A new combination therapy has led to an exceptionally long survival in a dog diagnosed with a rare and aggressive form of bone cancer, according to a recent case report. The treatment, which paired a cutting-edge oncolytic virus with standard amputation and chemotherapy, resulted in the dog surviving over seven years and remaining alive at the time of publication.

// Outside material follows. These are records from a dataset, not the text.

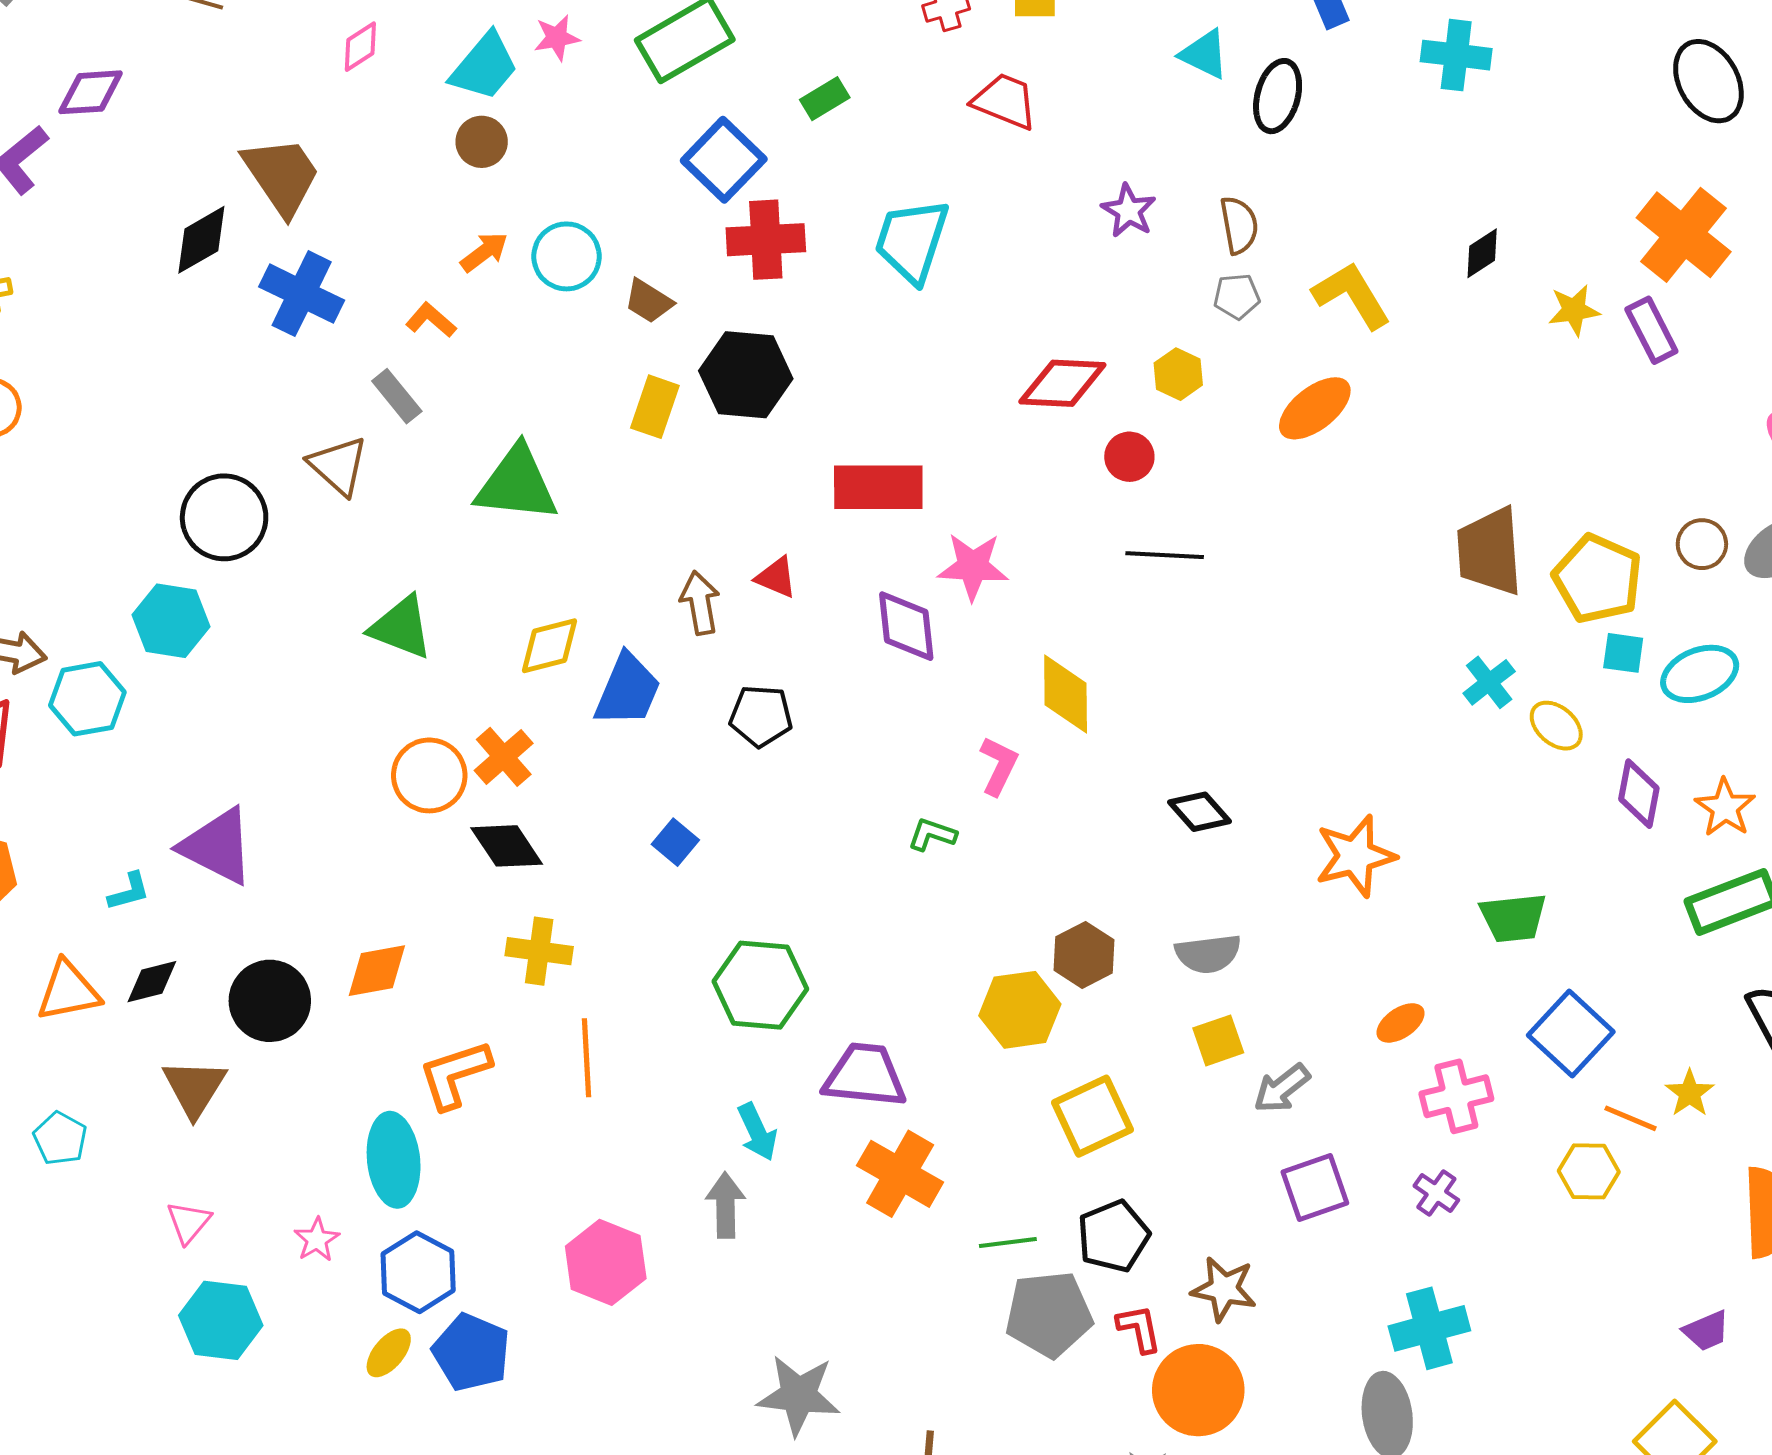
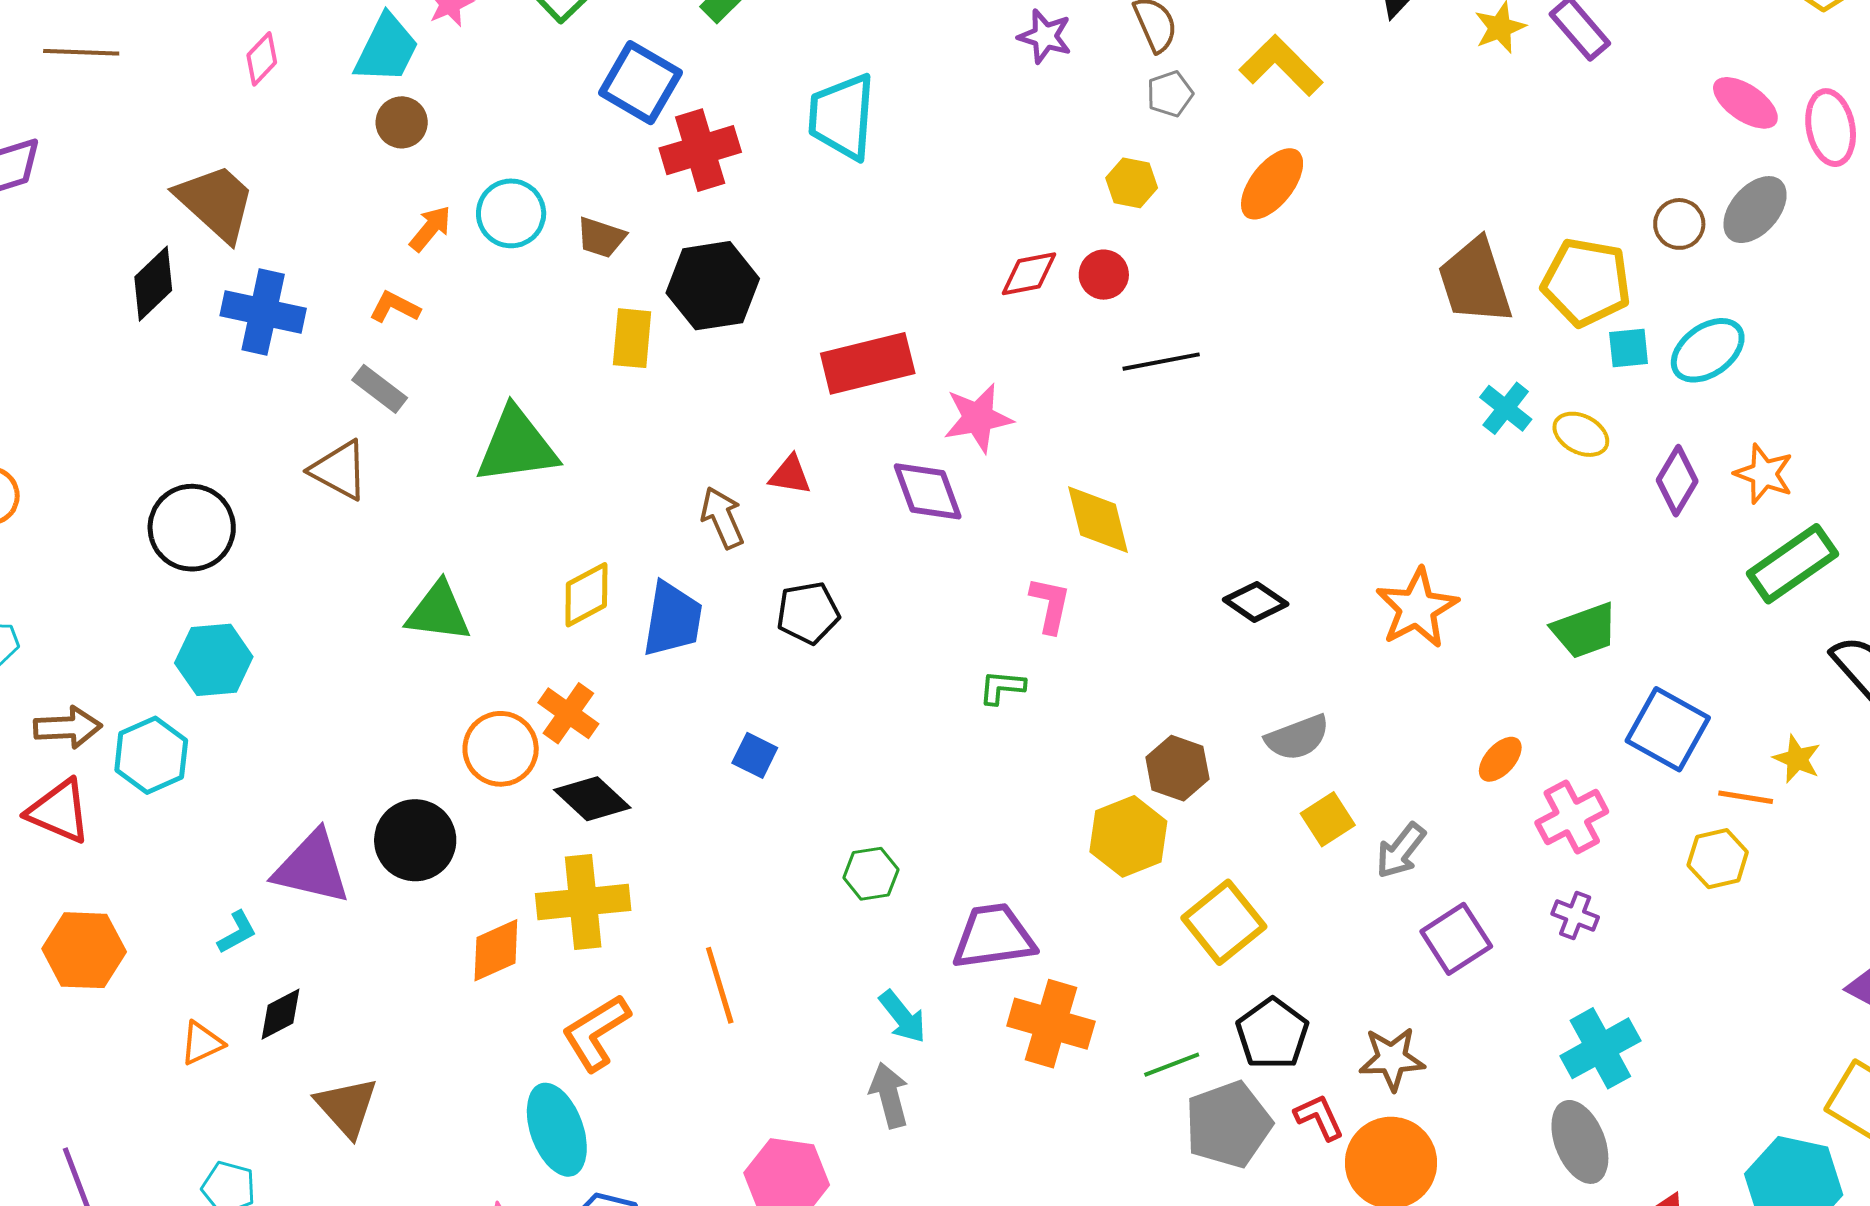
red diamond: (1062, 383) -> (1029, 274), moved, size x0.7
black circle: (224, 517) -> (192, 528), moved
purple diamond: (1639, 794) -> (1677, 481), turned 34
yellow cross: (539, 951) -> (583, 902), moved, size x1.4
green hexagon: (760, 985) -> (871, 874), size x0.6
orange triangle: (68, 991) -> (202, 1043), size x0.7
black circle: (270, 1001) -> (415, 840), moved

Hemangiosarcoma originating in the bone is an uncommon cancer in dogs, with a median survival time of less than 10 months even with aggressive treatment involving amputation and chemotherapy. This case report details the treatment of a five-year-old mixed-breed dog initially suspected to have osteosarcoma. As part of a clinical trial, the dog received a single intravenous dose of an oncolytic virus—a genetically modified vesicular stomatitis virus (VSV-IFNβ-NIS)—designed to infect and destroy cancer cells while stimulating the immune system.
Ten days after the virus therapy, the affected limb was amputated. A detailed analysis of the tumor post-amputation revealed a surprise: the diagnosis was revised to primary intramedullary hemangiosarcoma. This distinction is critical, as the two cancers can appear similar but require different chemotherapy protocols. Following the revised diagnosis, the dog received a standard chemotherapy drug, doxorubicin, instead of the originally planned drug.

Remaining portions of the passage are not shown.